Philippe s’approcha :

— Voyons, voyons, il me semble que tout cela n’est pas bien grave.

— Tu crois cela, mon garçon ? Tu n’as donc pas lu dans les journaux, ce matin, les dépêches de la dernière heure ?

— Non, dirent Philippe et son père. Qu’y a-t-il de nouveau ?

— Un incident en Asie Mineure. Les officiers français et allemands se sont pris de querelle. Un des consuls a été tué.

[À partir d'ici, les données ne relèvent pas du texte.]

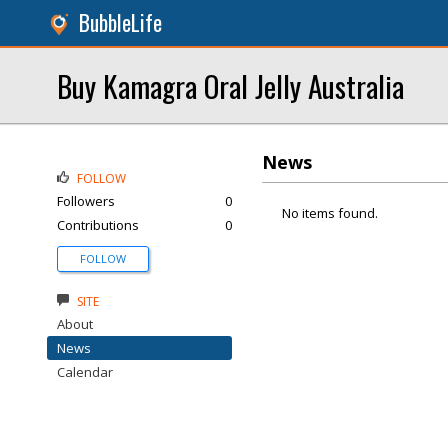
BubbleLife
Buy Kamagra Oral Jelly Australia
News
FOLLOW
Followers
0
No items found.
Contributions
0
FOLLOW
SITE
About
News
Calendar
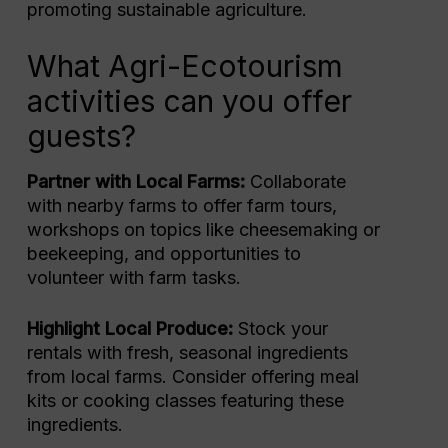
promoting sustainable agriculture.
What Agri-Ecotourism
activities can you offer
guests?
Partner with Local Farms:
Collaborate
with nearby farms to offer farm tours,
workshops on topics like cheesemaking or
beekeeping, and opportunities to
volunteer with farm tasks.
Highlight Local Produce:
Stock your
rentals with fresh, seasonal ingredients
from local farms. Consider offering meal
kits or cooking classes featuring these
ingredients.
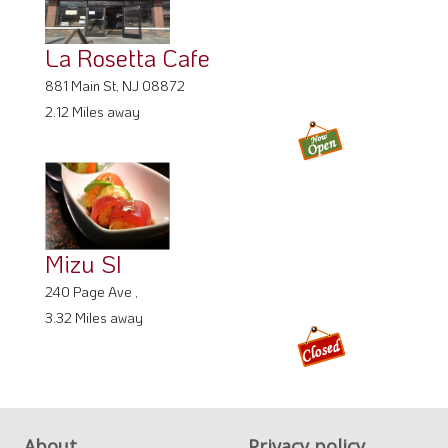
La Rosetta Cafe
881 Main St, NJ 08872
2.12 Miles away
Mizu SI
240 Page Ave ,
3.32 Miles away
About
Privacy policy
FAQ
Terms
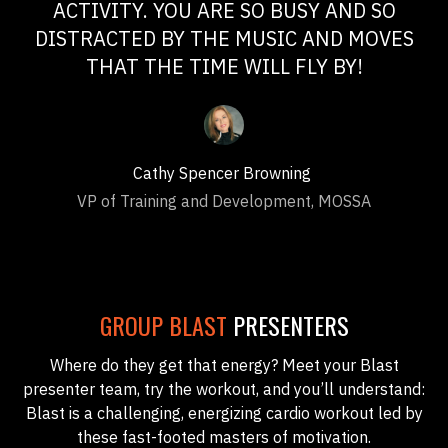
ACTIVITY. YOU ARE SO BUSY AND SO
DISTRACTED BY THE MUSIC AND MOVES
THAT THE TIME WILL FLY BY!
Cathy Spencer Browning
VP of Training and Development, MOSSA
GROUP BLAST
PRESENTERS
Where do they get that energy? Meet your Blast
presenter team, try the workout, and you’ll understand:
Blast is a challenging, energizing cardio workout led by
these fast-footed masters of motivation.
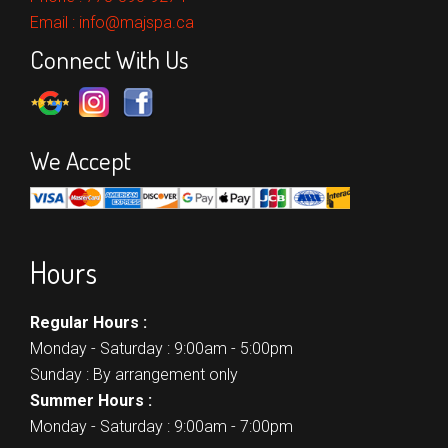
Email :
info@majspa.ca
Connect With Us
We Accept
Hours
Regular Hours :
Monday - Saturday : 9:00am - 5:00pm
Sunday : By arrangement only
Summer Hours :
Monday - Saturday : 9:00am - 7:00pm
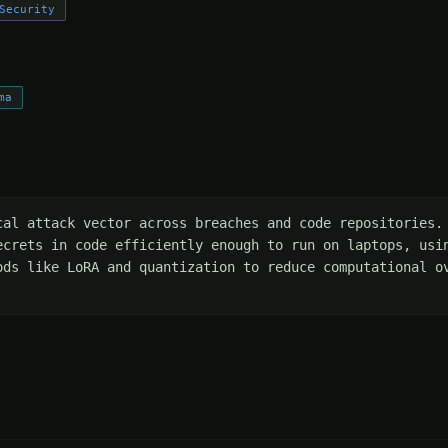
Security
ma
cal attack vector across breaches and code repositories. 
ecrets in code efficiently enough to run on laptops, usin
ods like LoRA and quantization to reduce computational ov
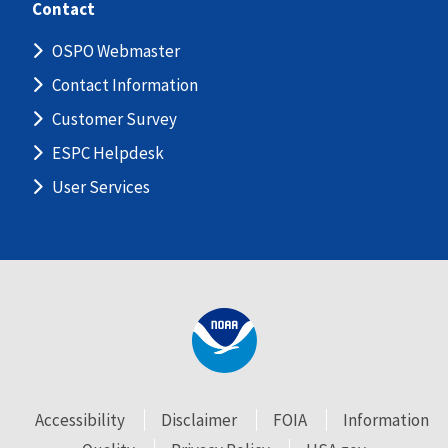
Contact
OSPO Webmaster
Contact Information
Customer Survey
ESPC Helpdesk
User Services
Accessibility
Disclaimer
FOIA
Information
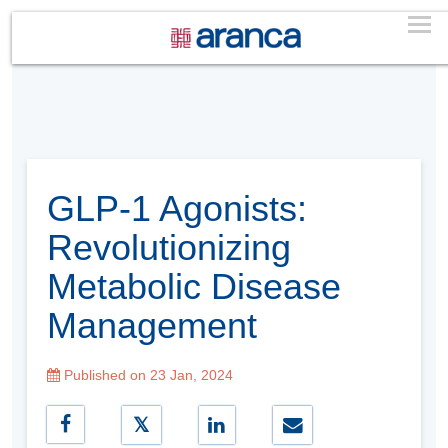
GLP-1 Agonists:
Revolutionizing
Metabolic Disease
Management
Published on 23 Jan, 2024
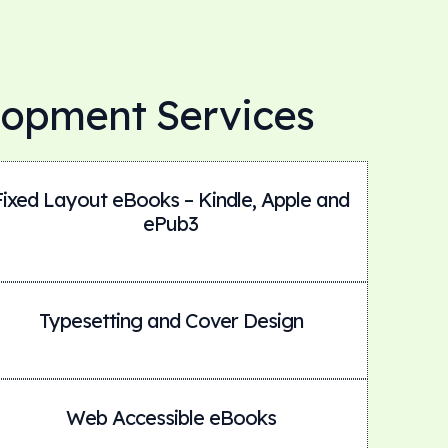
lopment Services
Fixed Layout eBooks – Kindle, Apple and
ePub3
Typesetting and Cover Design
Web Accessible eBooks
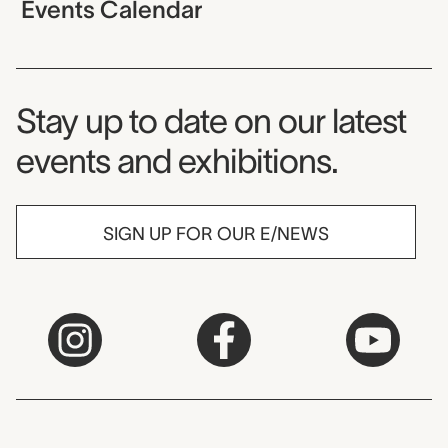
Events Calendar
Museum Newsletter
Stay up to date on our latest
events and exhibitions.
SIGN UP FOR OUR E/NEWS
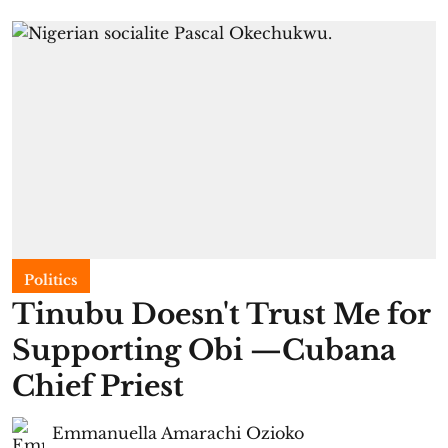
Politics
Tinubu Doesn't Trust Me for
Supporting Obi —Cubana
Chief Priest
Emmanuella Amarachi Ozioko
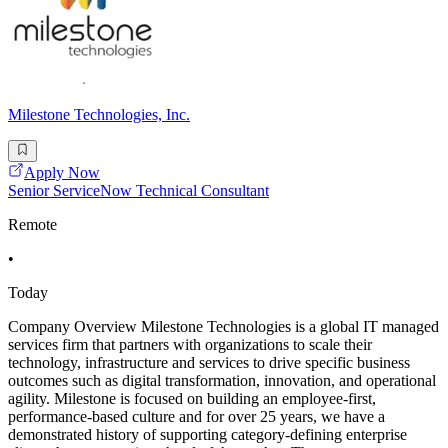
Milestone Technologies, Inc.
Apply Now
Senior ServiceNow Technical Consultant
Remote
•
Today
Company Overview Milestone Technologies is a global IT managed
services firm that partners with organizations to scale their
technology, infrastructure and services to drive specific business
outcomes such as digital transformation, innovation, and operational
agility. Milestone is focused on building an employee-first,
performance-based culture and for over 25 years, we have a
demonstrated history of supporting category-defining enterprise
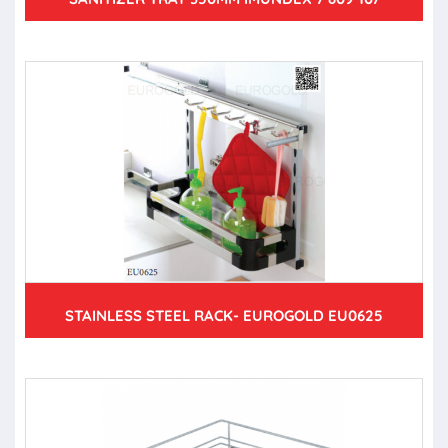
STAINLESS STEEL RACK- EUROGOLD EU0625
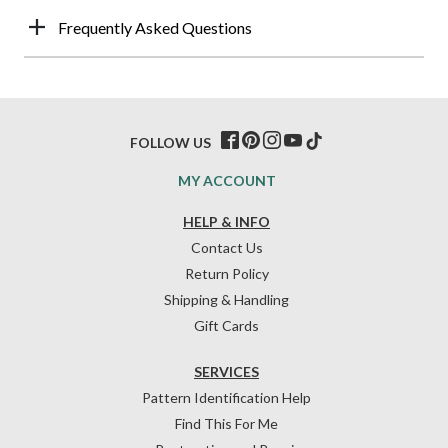
Frequently Asked Questions
FOLLOW US
MY ACCOUNT
HELP & INFO
Contact Us
Return Policy
Shipping & Handling
Gift Cards
SERVICES
Pattern Identification Help
Find This For Me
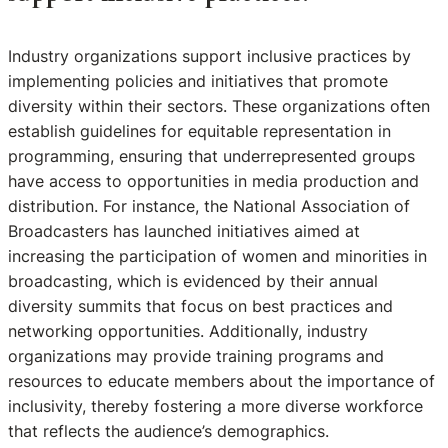
Industry organizations support inclusive practices by
implementing policies and initiatives that promote
diversity within their sectors. These organizations often
establish guidelines for equitable representation in
programming, ensuring that underrepresented groups
have access to opportunities in media production and
distribution. For instance, the National Association of
Broadcasters has launched initiatives aimed at
increasing the participation of women and minorities in
broadcasting, which is evidenced by their annual
diversity summits that focus on best practices and
networking opportunities. Additionally, industry
organizations may provide training programs and
resources to educate members about the importance of
inclusivity, thereby fostering a more diverse workforce
that reflects the audience’s demographics.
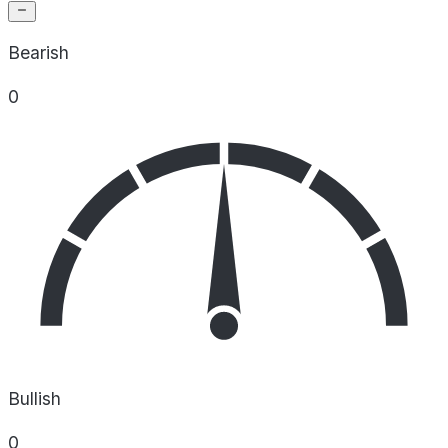
Bearish
0
Bullish
0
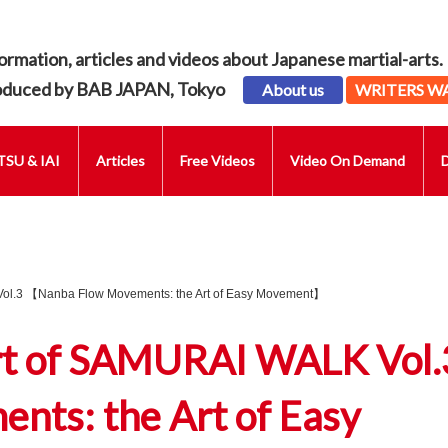
ormation, articles and videos about Japanese martial-arts.
oduced by BAB JAPAN, Tokyo
About us
WRITERS W
SU & IAI
Articles
Free Videos
Video On Demand
Vol.3 【Nanba Flow Movements: the Art of Easy Movement】
rt of SAMURAI WALK Vol.
ts: the Art of Easy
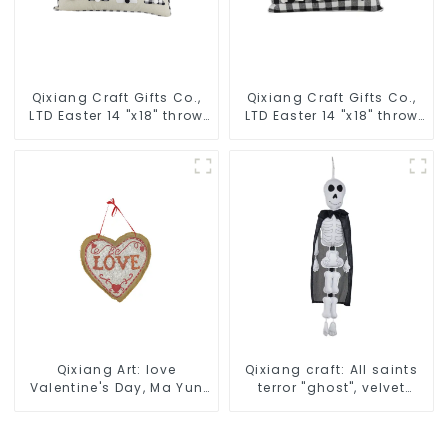
Qixiang Craft Gifts Co.,
Qixiang Craft Gifts Co.,
LTD Easter 14 "x18" throw
LTD Easter 14 "x18" throw
pillow embroidered cute
pillow embroidered cute
rabbit
rabbit
Qixiang Art: love
Qixiang craft: All saints
Valentine's Day, Ma Yun
terror "ghost", velvet
Taoxin pendant warmth
phantom white ghost
on the line!
attack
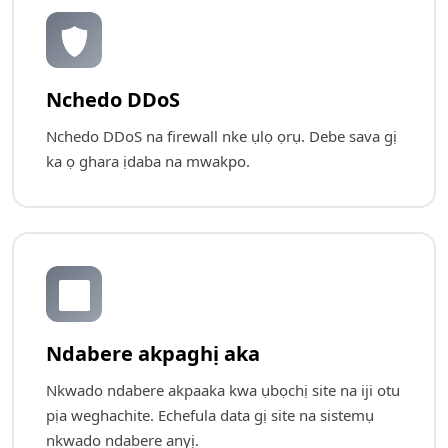
🛡️
Nchedo DDoS
Nchedo DDoS na firewall nke ụlọ ọrụ. Debe sava gị
ka ọ ghara ịdaba na mwakpo.
🔄
Ndabere akpaghị aka
Nkwado ndabere akpaaka kwa ụbọchị site na iji otu
pịa weghachite. Echefula data gị site na sistemụ
nkwado ndabere anyị.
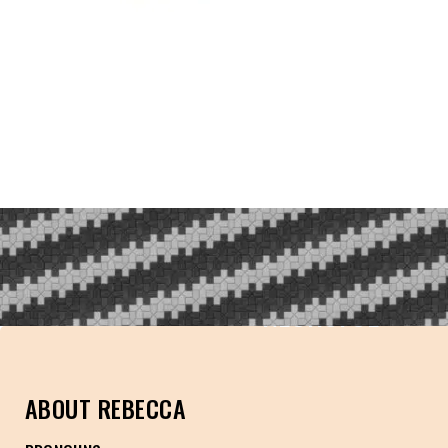
NEUROFOL
ABOUT REBECCA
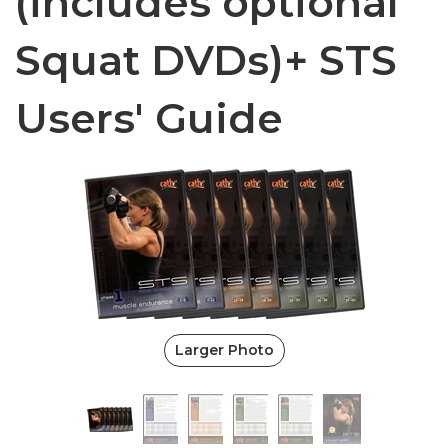
(includes optional
Squat DVDs)+ STS
Users' Guide
Larger Photo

— Oh ! oh ! fit Morestal, cette fois…

Et Jorancé précisa :

— Oui, la situation est extrêmement tendue. La question du Maroc s’est rouverte. Il y a eu des affaires d’espionnage, l’histoire des aviateurs français volant au-dessus des forteresses d’Alsace et jetant des drapeaux tricolores dans les rues de Strasbourg… Depuis six mois, c’est une série de complications et de chocs. Le ton des journaux devient agressif. On arme. On fortifie. Bref, malgré la bonne volonté des deux gouvernements, nous sommes à la merci d’un hasard. Une étincelle… et ça y est.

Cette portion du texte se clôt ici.